The ability to shift the focus of the encyclopedia from the appraisal of experts to the interests of its contributors stands out as one of the significant advantages of Wikipedia, but may also be problematic. In an interview in 2003 (Amjadali), James Wales, co-founder of Wikipedia, noted that its coverage continued to be “uneven” when compared with print encyclopedias. A journalist has recently characterized it as “a lumpy work in progress” (2006) Naturally, such opinions appear to privilege the print encyclopedias, but all genres come with their own biases. Wales suggests that the interests of the audience of Wikipedia are reflected by the interests of the authors and editors. Wikipedia is only uneven if existing encyclopedias are used as the model for a standard, “even” distribution of topics.

Nonetheless, since existing, printed encyclopedias are more often considered beyond reproach as sources of information, it is useful to know how the coverage in Wikipedia differs from these more established sources. This project seeks to provide some information regarding how topic coverage differs between the present Wikipedia and three examples of established scholarly encyclopedias.
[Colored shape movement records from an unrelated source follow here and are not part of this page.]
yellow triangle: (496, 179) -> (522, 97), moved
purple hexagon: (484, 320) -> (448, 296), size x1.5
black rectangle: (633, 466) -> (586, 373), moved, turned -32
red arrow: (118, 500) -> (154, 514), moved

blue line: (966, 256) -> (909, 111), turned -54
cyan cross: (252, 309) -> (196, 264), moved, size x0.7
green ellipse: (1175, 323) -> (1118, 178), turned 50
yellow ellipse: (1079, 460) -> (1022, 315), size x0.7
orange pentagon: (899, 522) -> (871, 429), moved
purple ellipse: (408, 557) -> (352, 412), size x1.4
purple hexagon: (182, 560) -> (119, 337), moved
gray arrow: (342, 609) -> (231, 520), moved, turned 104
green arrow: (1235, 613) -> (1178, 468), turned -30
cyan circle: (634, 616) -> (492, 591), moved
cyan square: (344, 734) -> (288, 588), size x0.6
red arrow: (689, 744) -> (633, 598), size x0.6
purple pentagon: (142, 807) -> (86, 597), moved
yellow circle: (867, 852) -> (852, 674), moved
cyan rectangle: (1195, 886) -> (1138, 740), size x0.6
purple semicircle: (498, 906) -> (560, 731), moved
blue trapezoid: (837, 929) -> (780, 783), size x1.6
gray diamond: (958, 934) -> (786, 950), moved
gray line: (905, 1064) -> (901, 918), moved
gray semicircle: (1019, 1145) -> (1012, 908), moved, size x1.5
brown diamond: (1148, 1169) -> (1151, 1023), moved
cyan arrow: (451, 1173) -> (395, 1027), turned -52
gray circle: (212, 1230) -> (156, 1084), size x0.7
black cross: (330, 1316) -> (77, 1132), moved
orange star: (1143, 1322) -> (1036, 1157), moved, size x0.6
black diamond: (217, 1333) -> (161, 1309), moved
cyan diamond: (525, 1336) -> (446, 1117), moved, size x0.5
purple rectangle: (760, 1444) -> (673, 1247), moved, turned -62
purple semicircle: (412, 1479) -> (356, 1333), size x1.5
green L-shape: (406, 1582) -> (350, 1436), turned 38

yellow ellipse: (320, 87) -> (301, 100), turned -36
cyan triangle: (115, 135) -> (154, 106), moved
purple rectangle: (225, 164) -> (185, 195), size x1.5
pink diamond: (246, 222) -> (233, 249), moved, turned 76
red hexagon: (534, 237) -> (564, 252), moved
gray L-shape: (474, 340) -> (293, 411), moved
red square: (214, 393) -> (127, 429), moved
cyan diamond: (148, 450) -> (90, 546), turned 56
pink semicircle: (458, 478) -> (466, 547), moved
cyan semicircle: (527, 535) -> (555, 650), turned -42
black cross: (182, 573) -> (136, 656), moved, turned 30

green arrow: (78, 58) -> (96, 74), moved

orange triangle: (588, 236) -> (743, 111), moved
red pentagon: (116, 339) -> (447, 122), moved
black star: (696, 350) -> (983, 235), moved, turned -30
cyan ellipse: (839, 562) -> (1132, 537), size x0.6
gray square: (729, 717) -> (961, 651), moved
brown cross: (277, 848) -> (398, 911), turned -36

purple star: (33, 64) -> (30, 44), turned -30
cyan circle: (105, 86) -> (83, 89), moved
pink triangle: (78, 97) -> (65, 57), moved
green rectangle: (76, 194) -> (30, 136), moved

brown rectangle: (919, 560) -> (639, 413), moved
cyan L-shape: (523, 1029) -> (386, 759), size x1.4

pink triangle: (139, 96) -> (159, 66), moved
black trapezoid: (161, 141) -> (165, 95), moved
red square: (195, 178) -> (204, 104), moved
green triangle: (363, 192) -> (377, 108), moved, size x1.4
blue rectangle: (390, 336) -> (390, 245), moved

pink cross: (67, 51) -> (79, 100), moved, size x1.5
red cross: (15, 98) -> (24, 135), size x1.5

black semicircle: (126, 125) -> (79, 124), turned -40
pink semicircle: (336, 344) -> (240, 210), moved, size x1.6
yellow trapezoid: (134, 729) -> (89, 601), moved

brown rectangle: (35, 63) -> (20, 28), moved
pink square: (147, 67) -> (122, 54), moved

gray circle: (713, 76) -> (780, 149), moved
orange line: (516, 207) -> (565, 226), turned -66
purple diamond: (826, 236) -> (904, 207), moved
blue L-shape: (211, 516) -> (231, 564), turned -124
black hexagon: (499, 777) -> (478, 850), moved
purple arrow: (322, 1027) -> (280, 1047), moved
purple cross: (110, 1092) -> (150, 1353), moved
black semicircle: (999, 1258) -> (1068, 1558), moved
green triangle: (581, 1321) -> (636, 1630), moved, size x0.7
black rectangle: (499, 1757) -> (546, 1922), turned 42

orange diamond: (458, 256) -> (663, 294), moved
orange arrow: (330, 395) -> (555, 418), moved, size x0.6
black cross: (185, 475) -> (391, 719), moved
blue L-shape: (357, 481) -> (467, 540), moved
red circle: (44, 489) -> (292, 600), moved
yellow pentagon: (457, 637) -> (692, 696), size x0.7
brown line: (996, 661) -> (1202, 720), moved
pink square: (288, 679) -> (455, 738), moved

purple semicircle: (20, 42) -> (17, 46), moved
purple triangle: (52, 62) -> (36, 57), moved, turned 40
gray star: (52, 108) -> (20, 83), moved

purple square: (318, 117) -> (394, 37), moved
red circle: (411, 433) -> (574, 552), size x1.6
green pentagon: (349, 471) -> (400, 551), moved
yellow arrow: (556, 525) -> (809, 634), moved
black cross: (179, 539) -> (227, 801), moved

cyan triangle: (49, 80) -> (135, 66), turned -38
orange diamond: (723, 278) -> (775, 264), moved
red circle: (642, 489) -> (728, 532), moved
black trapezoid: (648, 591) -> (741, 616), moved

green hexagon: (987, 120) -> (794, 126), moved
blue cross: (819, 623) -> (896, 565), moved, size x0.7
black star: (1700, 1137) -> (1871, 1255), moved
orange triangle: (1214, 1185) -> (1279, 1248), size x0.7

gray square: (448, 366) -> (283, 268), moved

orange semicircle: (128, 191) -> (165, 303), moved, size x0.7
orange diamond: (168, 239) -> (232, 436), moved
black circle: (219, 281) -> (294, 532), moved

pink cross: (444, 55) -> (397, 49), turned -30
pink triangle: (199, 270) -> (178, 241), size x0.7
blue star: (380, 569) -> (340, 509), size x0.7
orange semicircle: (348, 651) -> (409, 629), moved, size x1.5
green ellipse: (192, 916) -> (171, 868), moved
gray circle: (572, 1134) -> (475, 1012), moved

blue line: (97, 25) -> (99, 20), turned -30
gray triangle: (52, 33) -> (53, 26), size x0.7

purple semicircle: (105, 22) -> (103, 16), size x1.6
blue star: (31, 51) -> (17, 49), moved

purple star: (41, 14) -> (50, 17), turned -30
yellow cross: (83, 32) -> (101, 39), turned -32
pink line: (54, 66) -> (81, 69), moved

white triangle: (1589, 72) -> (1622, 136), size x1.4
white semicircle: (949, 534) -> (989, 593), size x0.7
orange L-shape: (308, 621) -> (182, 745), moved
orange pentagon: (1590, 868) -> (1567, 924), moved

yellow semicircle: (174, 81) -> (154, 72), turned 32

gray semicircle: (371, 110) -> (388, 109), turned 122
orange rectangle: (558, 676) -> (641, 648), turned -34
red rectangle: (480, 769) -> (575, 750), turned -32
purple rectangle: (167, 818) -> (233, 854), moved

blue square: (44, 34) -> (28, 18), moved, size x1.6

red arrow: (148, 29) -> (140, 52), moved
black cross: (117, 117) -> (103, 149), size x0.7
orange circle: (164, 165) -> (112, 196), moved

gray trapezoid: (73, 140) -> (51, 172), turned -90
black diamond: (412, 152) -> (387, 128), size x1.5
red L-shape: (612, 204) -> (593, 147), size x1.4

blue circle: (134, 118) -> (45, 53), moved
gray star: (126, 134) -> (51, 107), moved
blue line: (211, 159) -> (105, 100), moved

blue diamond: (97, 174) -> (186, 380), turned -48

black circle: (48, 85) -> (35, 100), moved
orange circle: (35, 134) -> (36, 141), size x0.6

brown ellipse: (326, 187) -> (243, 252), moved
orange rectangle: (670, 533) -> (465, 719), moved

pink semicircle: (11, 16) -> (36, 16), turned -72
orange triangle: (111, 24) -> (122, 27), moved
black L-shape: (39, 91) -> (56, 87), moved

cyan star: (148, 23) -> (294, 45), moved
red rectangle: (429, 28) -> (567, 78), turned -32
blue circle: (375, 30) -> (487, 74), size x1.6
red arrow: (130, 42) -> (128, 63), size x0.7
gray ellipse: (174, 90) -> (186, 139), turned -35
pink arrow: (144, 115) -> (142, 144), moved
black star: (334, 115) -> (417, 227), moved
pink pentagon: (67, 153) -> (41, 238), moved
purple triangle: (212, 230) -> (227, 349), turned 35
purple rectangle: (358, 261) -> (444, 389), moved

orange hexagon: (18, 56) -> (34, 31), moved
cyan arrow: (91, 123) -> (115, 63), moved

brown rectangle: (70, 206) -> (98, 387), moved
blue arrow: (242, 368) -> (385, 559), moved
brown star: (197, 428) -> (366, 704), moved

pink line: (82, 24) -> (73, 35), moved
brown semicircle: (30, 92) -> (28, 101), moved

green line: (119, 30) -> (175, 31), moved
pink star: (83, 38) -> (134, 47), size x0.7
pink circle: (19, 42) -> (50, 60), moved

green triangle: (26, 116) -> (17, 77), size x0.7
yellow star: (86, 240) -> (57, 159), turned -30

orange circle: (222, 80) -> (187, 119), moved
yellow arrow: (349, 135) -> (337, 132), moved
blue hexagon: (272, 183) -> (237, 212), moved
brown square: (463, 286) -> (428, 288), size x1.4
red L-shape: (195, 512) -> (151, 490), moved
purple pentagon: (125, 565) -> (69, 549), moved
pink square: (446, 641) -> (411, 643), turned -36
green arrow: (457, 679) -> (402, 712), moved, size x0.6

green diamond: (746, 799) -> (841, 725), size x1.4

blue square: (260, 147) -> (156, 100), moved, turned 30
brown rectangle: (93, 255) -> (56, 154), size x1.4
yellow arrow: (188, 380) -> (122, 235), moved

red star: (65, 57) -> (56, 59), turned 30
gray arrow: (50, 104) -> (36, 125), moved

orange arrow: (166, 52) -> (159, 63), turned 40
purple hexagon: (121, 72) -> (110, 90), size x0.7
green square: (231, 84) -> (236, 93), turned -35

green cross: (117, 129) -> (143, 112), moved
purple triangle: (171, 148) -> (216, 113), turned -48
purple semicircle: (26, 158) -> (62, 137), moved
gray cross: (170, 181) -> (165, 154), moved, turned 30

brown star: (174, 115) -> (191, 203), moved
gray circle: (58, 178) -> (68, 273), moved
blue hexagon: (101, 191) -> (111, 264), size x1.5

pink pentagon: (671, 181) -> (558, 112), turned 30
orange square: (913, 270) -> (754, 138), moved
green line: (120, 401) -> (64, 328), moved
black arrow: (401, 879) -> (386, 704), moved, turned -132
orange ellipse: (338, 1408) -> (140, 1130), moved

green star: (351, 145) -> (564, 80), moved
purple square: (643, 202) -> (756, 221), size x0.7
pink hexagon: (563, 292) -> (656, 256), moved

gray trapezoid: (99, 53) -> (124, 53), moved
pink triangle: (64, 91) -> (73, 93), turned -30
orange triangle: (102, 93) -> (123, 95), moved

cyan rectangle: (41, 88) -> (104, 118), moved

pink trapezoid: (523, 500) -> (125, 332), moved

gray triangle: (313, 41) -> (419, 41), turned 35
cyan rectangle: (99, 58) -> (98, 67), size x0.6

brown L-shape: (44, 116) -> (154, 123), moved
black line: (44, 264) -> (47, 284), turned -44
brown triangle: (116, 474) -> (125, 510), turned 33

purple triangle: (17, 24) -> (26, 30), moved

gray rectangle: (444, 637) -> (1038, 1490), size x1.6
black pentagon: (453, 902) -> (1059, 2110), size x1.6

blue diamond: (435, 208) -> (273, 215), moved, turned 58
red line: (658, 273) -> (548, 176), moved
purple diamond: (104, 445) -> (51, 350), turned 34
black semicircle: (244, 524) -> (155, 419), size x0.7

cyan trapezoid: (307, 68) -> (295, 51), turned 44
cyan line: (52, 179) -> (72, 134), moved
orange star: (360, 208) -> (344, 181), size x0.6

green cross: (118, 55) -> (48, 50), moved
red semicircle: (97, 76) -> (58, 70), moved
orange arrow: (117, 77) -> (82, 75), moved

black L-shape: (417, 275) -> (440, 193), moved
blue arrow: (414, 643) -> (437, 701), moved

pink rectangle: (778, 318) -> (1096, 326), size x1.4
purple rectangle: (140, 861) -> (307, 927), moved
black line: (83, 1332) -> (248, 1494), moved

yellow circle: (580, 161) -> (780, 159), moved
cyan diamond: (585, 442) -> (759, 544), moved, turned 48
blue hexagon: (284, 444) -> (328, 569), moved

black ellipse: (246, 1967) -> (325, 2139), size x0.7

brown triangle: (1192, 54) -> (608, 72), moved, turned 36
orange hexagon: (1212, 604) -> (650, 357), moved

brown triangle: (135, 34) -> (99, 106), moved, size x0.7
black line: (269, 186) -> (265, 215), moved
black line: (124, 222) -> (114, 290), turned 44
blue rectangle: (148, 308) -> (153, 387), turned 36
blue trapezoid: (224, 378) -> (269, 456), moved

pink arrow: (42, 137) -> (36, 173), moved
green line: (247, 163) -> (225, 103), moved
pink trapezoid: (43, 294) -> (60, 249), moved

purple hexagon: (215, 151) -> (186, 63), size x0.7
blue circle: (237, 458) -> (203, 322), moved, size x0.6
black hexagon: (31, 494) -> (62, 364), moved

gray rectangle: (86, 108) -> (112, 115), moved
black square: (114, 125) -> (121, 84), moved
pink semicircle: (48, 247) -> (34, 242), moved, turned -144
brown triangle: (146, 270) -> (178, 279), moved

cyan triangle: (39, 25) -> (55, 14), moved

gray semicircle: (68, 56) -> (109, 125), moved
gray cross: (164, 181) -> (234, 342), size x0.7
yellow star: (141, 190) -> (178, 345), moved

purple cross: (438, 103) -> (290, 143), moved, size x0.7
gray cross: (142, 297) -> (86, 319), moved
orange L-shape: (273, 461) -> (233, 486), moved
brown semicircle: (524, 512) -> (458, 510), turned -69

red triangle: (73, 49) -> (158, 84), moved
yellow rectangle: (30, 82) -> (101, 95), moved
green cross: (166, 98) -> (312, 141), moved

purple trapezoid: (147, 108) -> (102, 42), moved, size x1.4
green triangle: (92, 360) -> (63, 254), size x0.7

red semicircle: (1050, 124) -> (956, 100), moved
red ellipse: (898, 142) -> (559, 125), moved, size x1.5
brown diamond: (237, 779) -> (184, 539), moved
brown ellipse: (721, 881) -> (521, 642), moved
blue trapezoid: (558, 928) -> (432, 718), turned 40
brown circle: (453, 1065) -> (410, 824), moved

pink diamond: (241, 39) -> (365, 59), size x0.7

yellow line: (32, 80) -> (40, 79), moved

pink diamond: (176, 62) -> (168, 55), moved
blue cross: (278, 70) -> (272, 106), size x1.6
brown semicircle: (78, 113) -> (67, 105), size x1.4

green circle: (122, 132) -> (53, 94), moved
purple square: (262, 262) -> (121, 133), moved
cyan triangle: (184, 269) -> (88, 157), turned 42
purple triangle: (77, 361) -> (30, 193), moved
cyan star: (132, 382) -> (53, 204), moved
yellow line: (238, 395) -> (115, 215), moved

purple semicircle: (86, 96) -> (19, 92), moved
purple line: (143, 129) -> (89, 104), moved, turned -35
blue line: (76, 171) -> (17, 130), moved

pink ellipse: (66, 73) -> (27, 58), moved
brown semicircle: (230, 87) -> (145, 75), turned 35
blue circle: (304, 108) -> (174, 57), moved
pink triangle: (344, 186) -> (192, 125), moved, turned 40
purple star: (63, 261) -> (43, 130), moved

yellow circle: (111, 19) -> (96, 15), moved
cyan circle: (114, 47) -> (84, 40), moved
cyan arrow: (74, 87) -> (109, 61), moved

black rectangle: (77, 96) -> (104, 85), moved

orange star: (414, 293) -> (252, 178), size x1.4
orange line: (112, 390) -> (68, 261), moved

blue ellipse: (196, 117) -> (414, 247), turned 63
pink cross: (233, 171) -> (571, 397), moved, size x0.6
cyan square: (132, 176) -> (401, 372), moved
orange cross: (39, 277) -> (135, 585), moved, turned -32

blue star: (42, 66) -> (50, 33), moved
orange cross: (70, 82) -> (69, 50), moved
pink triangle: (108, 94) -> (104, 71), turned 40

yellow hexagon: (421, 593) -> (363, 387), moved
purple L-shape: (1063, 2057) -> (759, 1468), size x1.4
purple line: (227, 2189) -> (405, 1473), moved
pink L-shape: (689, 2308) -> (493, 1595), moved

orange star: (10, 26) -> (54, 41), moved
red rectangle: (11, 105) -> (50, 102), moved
Beyond measuring how much the two differ, we attempt to describe the ways in which they differ, and proffer some preliminary suggestions as to why these differences exist and what affect they have on the usefulness of Wikipedia as a reference resource.


We chose three well-defined academic domains from the physical sciences, social sciences, and humanities, and compared the breadth of Wikipedia's coverage of these domains with that of printed topical encyclopedias. The encyclopedias used in comparison were Encyclopedia of Linguistics (Strazny 2005), New Princeton Encyclopedia of Poetry and Poetics (Preminger & Broden 1993), and Encyclopedia of Physics, 2nd Ed. (Lerner & Triggs 1991). Each encyclopedia is widely available, widely cited, and edited and written by highly-qualified academic experts. These encyclopedias are also relatively concise, each containing several hundred articles. More comprehensive encyclopedias do exist within many domains – the recently-released Encyclopedia of Language and Linguistics, 2nd Ed. (2005) contains approximately 3,000 articles within its 14 volumes. Within the domains of poetry and physics, printed encyclopedias of such length are not presently available. The chosen encyclopedias contain a more comparable number of articles, presumably covering a similar amount of core knowledge within each domain.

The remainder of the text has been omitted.